Task requirements — Scan the lines below for the word "هستند". Copy each line you find it in.
**** Data for this task
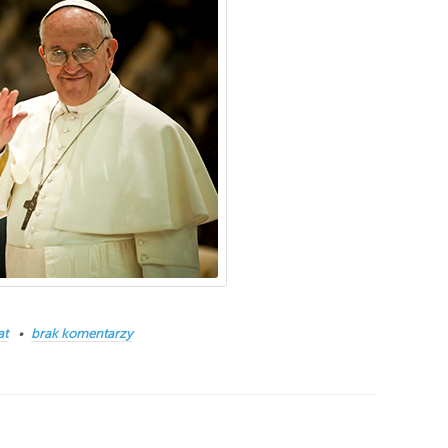
at
brak komentarzy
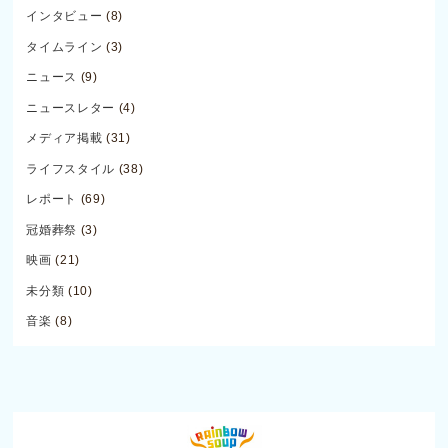
インタビュー
(8)
タイムライン
(3)
ニュース
(9)
ニュースレター
(4)
メディア掲載
(31)
ライフスタイル
(38)
レポート
(69)
冠婚葬祭
(3)
映画
(21)
未分類
(10)
音楽
(8)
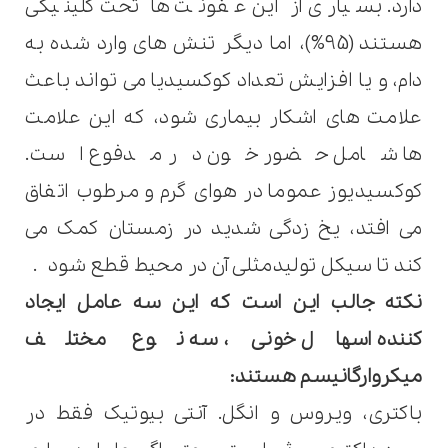
دارد. بسیاری از این عفونت ها تحت کلینیکی
هستند (95%)، اما دیگر تنش های وارد شده به
دام، و یا افزایش تعداد کوکسیدیا می تواند باعث
علامت های اشکار بیماری شود، که این علامت
ها شامل حضور خون در مدفوع است.
کوکسیدیوز عموما در هوای گرم و مرطوب اتفاق
می افتد، یخ زدگی شدید در زمستان کمک می
کند تا سیکل تولیدمثلی آن در محیط قطع شود
.
نکته جالب این است که این سه عامل ایجاد
کننده اسهال خونی، سه نوع مختلف
میکروارگانیسم هستند
:
باکتری، ویروس و انگل. آنتی بیوتیک فقط در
********
Answer space —
هستند (95%)، اما دیگر تنش های وارد شده به
میکروارگانیسم هستند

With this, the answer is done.